By the numbers: Laredo officials reported another 162 cases on Wednesday, bringing the total to 3,373 total positive cases, with 2,383 of those active.
They officials also said that there are 168 people currently hospitalized, 71 of those are in the ICU.
4:09 p.m. ET, July 15, 2020
Houston Public Schools will be virtual for at least the first 6 weeks of the academic year
From CNN's Bianna Golodryga and Annie Grayer
The Houston Independent School District will begin its 2020-21 school year virtually on Sept. 8 with all online instruction for six weeks.
In-person instruction is planned to begin on Oct. 19, the district said.
This is a significant change from previous tentative plans for a mid-August reopening date, most likely implementing a hybrid model.
Interim Superintendent Grenita Lathan announced Wednesday that those dates are still subject to change based on Covid-19 conditions across the city.

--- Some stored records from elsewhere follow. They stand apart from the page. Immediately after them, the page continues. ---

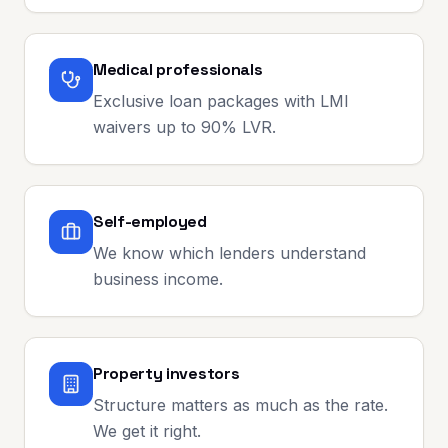
Medical professionals
Exclusive loan packages with LMI
waivers up to 90% LVR.
Self-employed
We know which lenders understand
business income.
Property investors
Structure matters as much as the rate.
We get it right.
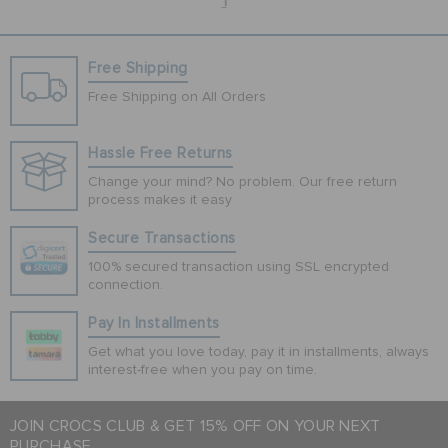
1
Free Shipping
Free Shipping on All Orders
Hassle Free Returns
Change your mind? No problem. Our free return
process makes it easy
Secure Transactions
100% secured transaction using SSL encrypted
connection.
Pay In Installments
Get what you love today, pay it in installments, always
interest-free when you pay on time.
JOIN CROCS CLUB & GET 15% OFF ON YOUR NEXT
PURCHASE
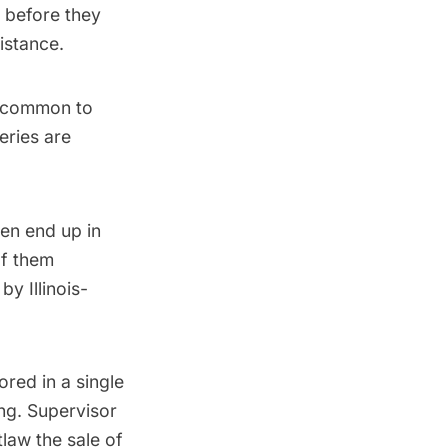
s before they
istance.
s common to
teries are
en end up in
of them
y Illinois-
ored in a single
ing. Supervisor
law the sale of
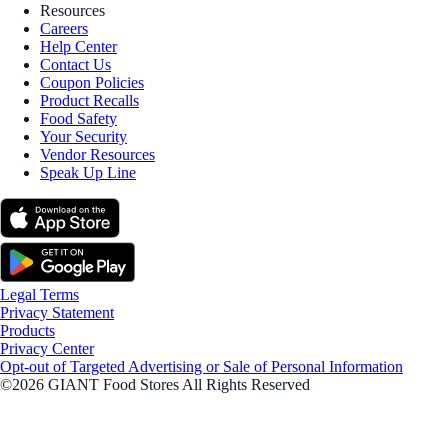
Resources
Careers
Help Center
Contact Us
Coupon Policies
Product Recalls
Food Safety
Your Security
Vendor Resources
Speak Up Line
Legal Terms
Privacy Statement
Products
Privacy Center
Opt-out of Targeted Advertising or Sale of Personal Information
©2026 GIANT Food Stores All Rights Reserved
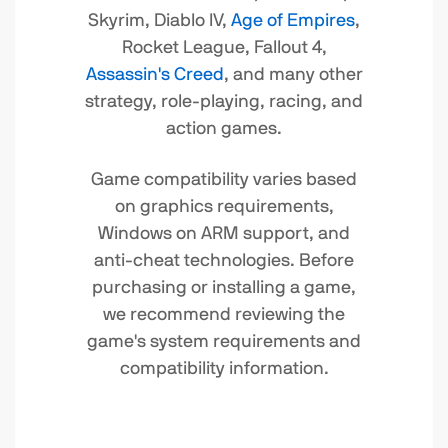
Skyrim, Diablo IV,
Age of Empires
,
Rocket League, Fallout 4,
Assassin's Creed
, and many other
strategy, role-playing, racing, and
action games.
Game compatibility varies based
on graphics requirements,
Windows on ARM support, and
anti-cheat technologies. Before
purchasing or installing a game,
we recommend reviewing the
game's system requirements and
compatibility information.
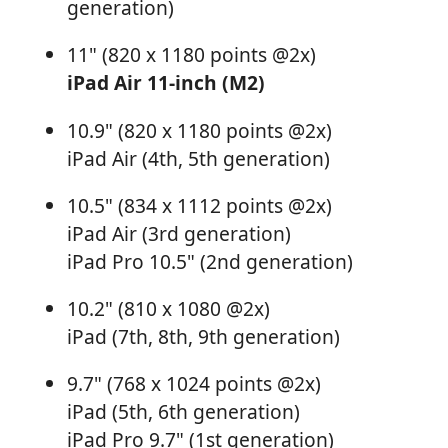
generation)
11" (820 x 1180 points @2x)
iPad Air 11-inch (M2)
10.9" (820 x 1180 points @2x)
iPad Air (4th, 5th generation)
10.5" (834 x 1112 points @2x)
iPad Air (3rd generation)
iPad Pro 10.5" (2nd generation)
10.2" (810 x 1080 @2x)
iPad (7th, 8th, 9th generation)
9.7" (768 x 1024 points @2x)
iPad (5th, 6th generation)
iPad Pro 9.7" (1st generation)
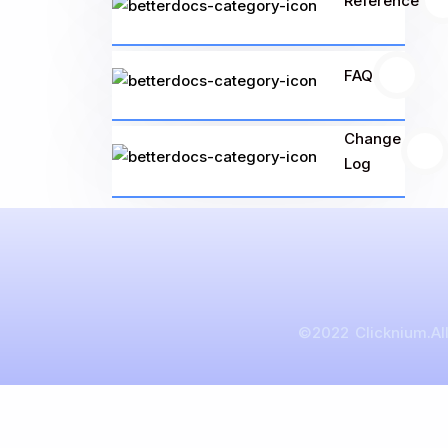
Reference
FAQ
1
Change
1
Log
©2022 Clicknium.All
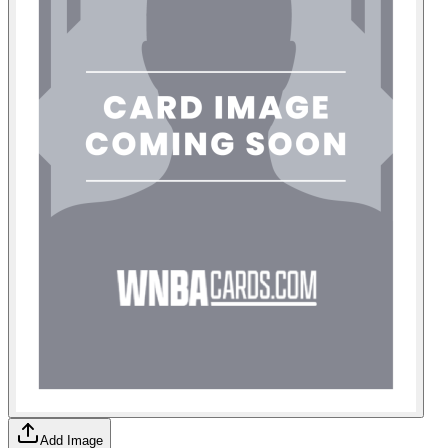
Add Image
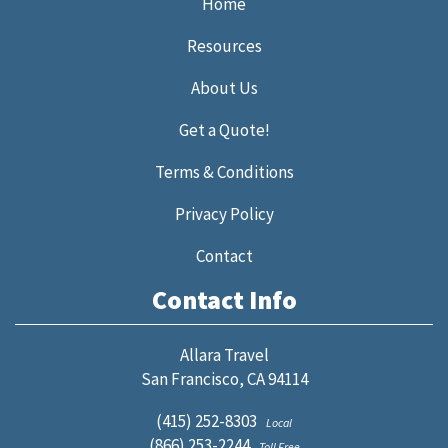
Home
Resources
About Us
Get a Quote!
Terms & Conditions
Privacy Policy
Contact
Contact Info
Allara Travel
San Francisco, CA 94114
(415) 252-8303
Local
(866) 253-2244
Toll Free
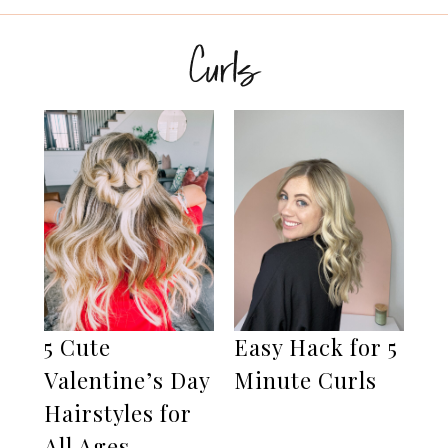
Curls
5 Cute
Easy Hack for 5
Valentine’s Day
Minute Curls
Hairstyles for
All Ages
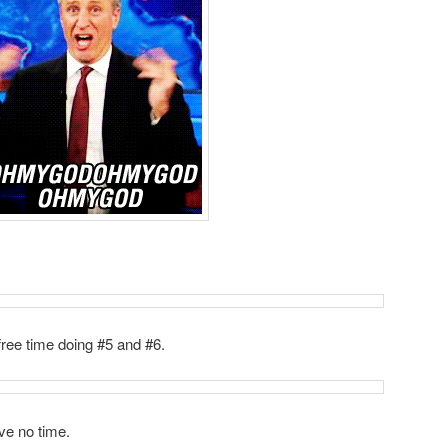
free time doing #5 and #6.
ve no time.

"After hearing multiple voices from health experts, parents, students, staff and community members all HISD students will begin the 2020-21 school year, virtually on Tuesday, September, 8. Our decision to begin the upcoming school year virtually and delay the start of the school year for two weeks, was due to the rising number of positive Covid-19 cases in the area," Lathan said.

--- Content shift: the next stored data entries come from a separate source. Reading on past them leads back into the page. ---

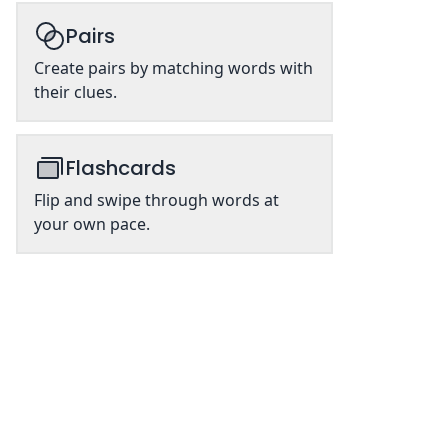
Pairs
Create pairs by matching words with
their clues.
Flashcards
Flip and swipe through words at
your own pace.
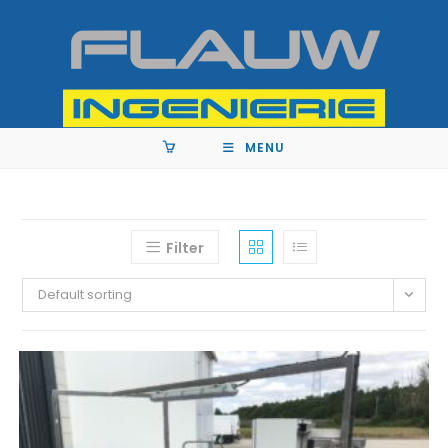
MENU
Filter
Default sorting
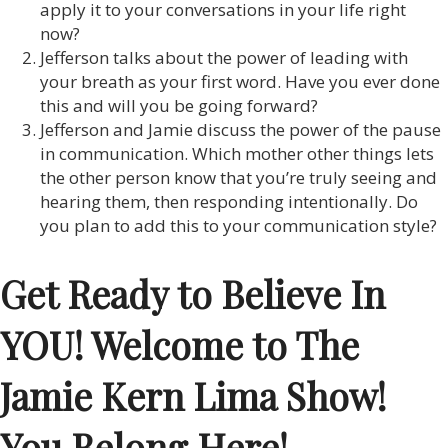
apply it to your conversations in your life right
now?
Jefferson talks about the power of leading with
your breath as your first word. Have you ever done
this and will you be going forward?
Jefferson and Jamie discuss the power of the pause
in communication. Which mother other things lets
the other person know that you’re truly seeing and
hearing them, then responding intentionally. Do
you plan to add this to your communication style?
Get Ready to Believe In
YOU! Welcome to The
Jamie Kern Lima Show!
You Belong Here!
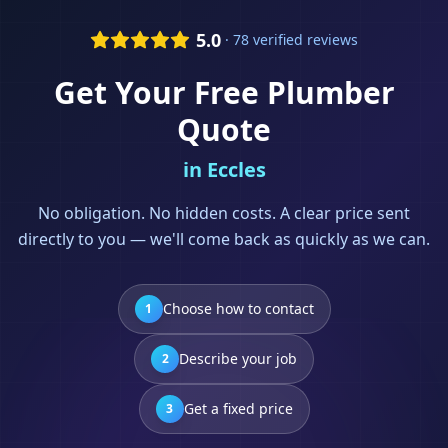
5.0
· 78 verified reviews
Get Your Free
Plumber
Quote
in
Eccles
No obligation. No hidden costs. A clear price sent
directly to you — we'll come back as quickly as we can.
Choose how to contact
1
Describe your job
2
Get a fixed price
3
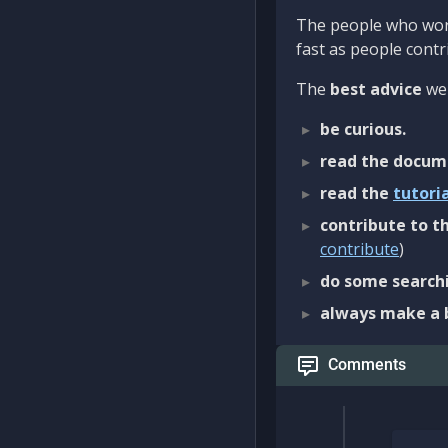
The people who work
fast as people contri
The
best advice
we 
be curious.
read the docum
read the
tutori
contribute to th
contribute
)
do some searchi
always make a 
Comments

Looking to the future: On Oct. 19, face-to-face instruction for students is slated to begin. This date is subject to change based on Covid-19 conditions across Houston and guidance from local, state and federal health officials.
Parents will have the option to opt out of face-to-face instruction entirely for the fall semester and 2020-2021 school year. Parents who select online-only must attend a virtual class outlining expectations and sign an agreement committing to virtual learning.